*ABOUT THIS EXERCISE*. A single number is wanted: how many lines of the data below include the string "Sale"?

*GIVEN RECORDS*.
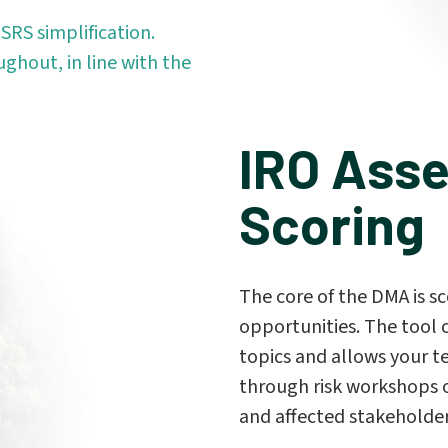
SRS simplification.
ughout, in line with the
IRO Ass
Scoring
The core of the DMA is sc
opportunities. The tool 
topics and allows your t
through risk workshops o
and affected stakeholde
...
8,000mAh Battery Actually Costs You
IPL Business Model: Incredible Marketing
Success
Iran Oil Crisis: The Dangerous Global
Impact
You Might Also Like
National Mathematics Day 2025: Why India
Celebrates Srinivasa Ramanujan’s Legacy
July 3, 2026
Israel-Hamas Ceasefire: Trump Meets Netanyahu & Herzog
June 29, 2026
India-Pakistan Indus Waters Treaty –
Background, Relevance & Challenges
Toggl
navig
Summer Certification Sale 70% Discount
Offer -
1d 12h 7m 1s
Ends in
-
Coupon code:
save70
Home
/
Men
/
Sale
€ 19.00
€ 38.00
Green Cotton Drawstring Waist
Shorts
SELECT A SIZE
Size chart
--
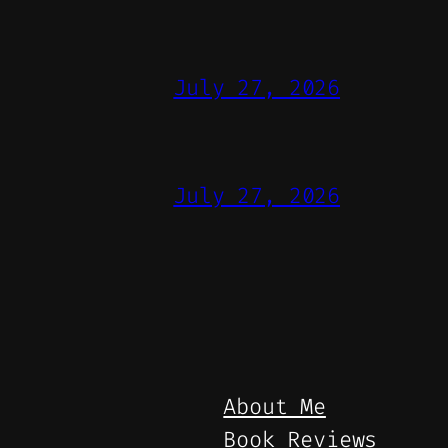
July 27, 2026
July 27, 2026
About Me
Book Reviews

*FINAL ANSWER*. 2